In silico comparative genomics and bioinformatics approaches allow us to rationally narrow down the number of targets that may be considered for drug discovery workflows. We have identified a set of 361 proteins that are essential for Dichelobacter nodosus and are nonhomologous with the sheep proteome. The prediction of essential genes in the present study is based on the assumption that proteins homologous with known essential genes should also be essential. It is therefore recommended that, before selecting a final list of targets for drug development, experimental studies are conducted to validate the essentiality of the target proteins. Essentiality of a protein may be assayed in bacteria using conditional or temperature-sensitive mutants.

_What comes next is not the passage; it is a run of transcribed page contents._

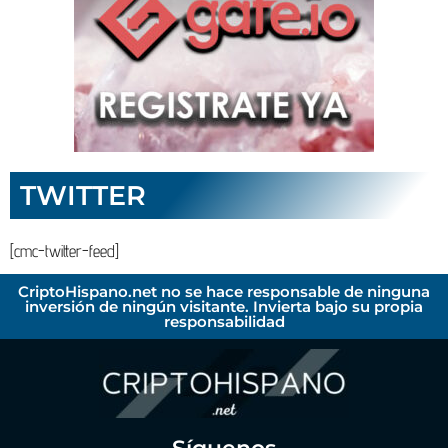
TWITTER
[cmc-twitter-feed]
CriptoHispano.net no se hace responsable de ninguna
inversión de ningún visitante. Invierta bajo su propia
responsabilidad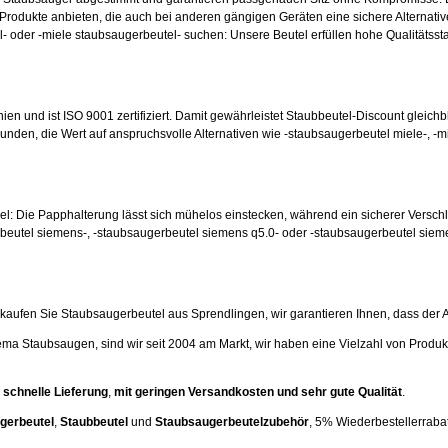
odukte anbieten, die auch bei anderen gängigen Geräten eine sichere Alternative
- oder -miele staubsaugerbeutel- suchen: Unsere Beutel erfüllen hohe Qualitätsst
nien und ist ISO 9001 zertifiziert. Damit gewährleistet Staubbeutel-Discount gleichb
unden, die Wert auf anspruchsvolle Alternativen wie -staubsaugerbeutel miele-, -m
hsel: Die Papphalterung lässt sich mühelos einstecken, während ein sicherer Versc
beutel siemens-, -staubsaugerbeutel siemens q5.0- oder -staubsaugerbeutel siem
ufen Sie Staubsaugerbeutel aus Sprendlingen, wir garantieren Ihnen, dass der Artik
ema Staubsaugen, sind wir seit 2004 am Markt, wir haben eine Vielzahl von Produk
 schnelle Lieferung
,
mit geringen Versandkosten und sehr gute Qualität
.
gerbeutel
,
Staubbeutel
und
Staubsaugerbeutelzubehör
, 5% Wiederbestellerrabatt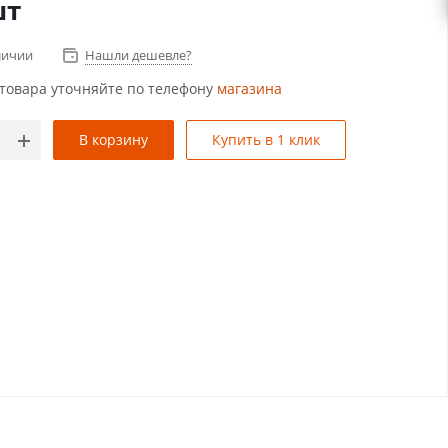
шт
личии
Нашли дешевле?
товара уточняйте по телефону
магазина
В корзину
Купить в 1 клик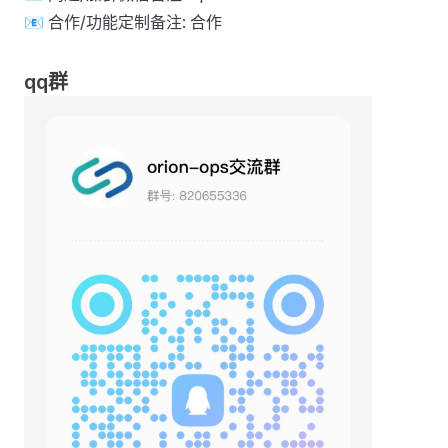
📧 合作/功能定制备注: 合作
qq群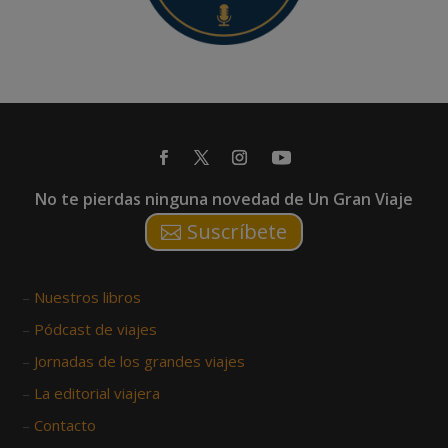
No te pierdas ninguna novedad de Un Gran Viaje
Suscríbete
–
Nuestros libros
–
Pódcast de viajes
–
Jornadas de los grandes viajes
–
La editorial viajera
–
Contacto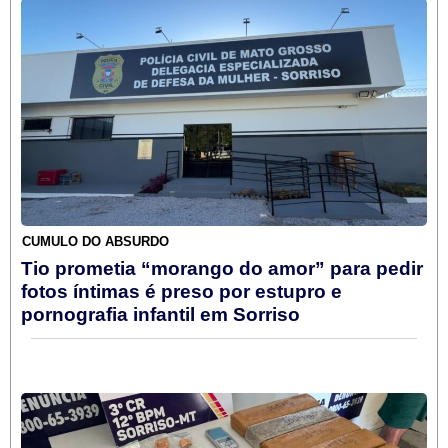
CÚMULO DO ABSURDO
Tio prometia “morango do amor” para pedir
fotos íntimas é preso por estupro e
pornografia infantil em Sorriso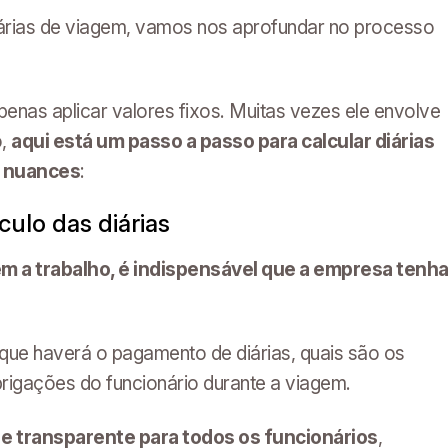
árias de viagem, vamos nos aprofundar no processo
enas aplicar valores fixos. Muitas vezes ele envolve
o,
aqui está um passo a passo para calcular diárias
s nuances
:
lculo das diárias
gem a trabalho, é indispensável que a empresa tenh
m que haverá o pagamento de diárias, quais são os
brigações do funcionário durante a viagem.
a e transparente para todos os funcionários
,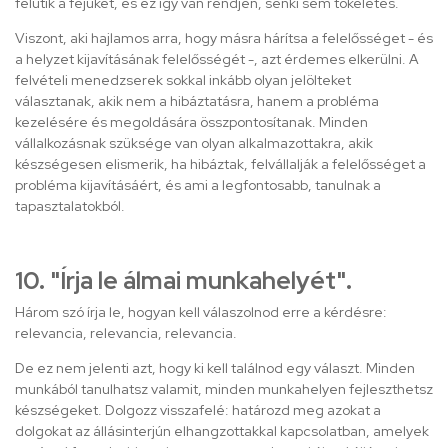
felütik a fejüket, és ez így van rendjén, senki sem tökéletes.
Viszont, aki hajlamos arra, hogy másra hárítsa a felelősséget - és
a helyzet kijavításának felelősségét -, azt érdemes elkerülni. A
felvételi menedzserek sokkal inkább olyan jelölteket
választanak, akik nem a hibáztatásra, hanem a probléma
kezelésére és megoldására összpontosítanak. Minden
vállalkozásnak szüksége van olyan alkalmazottakra, akik
készségesen elismerik, ha hibáztak, felvállalják a felelősséget a
probléma kijavításáért, és ami a legfontosabb, tanulnak a
tapasztalatokból.
10. "Írja le álmai munkahelyét".
Három szó írja le, hogyan kell válaszolnod erre a kérdésre:
relevancia, relevancia, relevancia.
De ez nem jelenti azt, hogy ki kell találnod egy választ. Minden
munkából tanulhatsz valamit, minden munkahelyen fejleszthetsz
készségeket. Dolgozz visszafelé: határozd meg azokat a
dolgokat az állásinterjún elhangzottakkal kapcsolatban, amelyek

From this set, 297 proteins with associated pathway annotations were examined further for subcellular localization, conservation in multiple pathogens, and so forth. Such analyses allow the identification of a specialized set of targets that are suitable for drug discovery approaches.

In summary, the present study has resulted in the generation of a list of proteins that may be considered for target-based drug discovery. In addition, the results also suggest that essentiality-based selection criteria of putative drug targets may not be suitable for detection of novel extracellular effectors of Dichelobacter; perhaps, consideration of this aspect will facilitate future computational studies that focus on identification of putative bacterial effector proteins. In general, the work lays down the foundation for future computational and experimental studies on the identified drug targets for design of novel drugs against ovine foot rot.

Supplementary includes a text file that contains; a) Pathway annotation for all putative 297 drug targets as derived from KEGG Automated Annotation Server (KAAS), b) Raw output from PSORTb server which includes predicted subcellular localization of all 297 targets.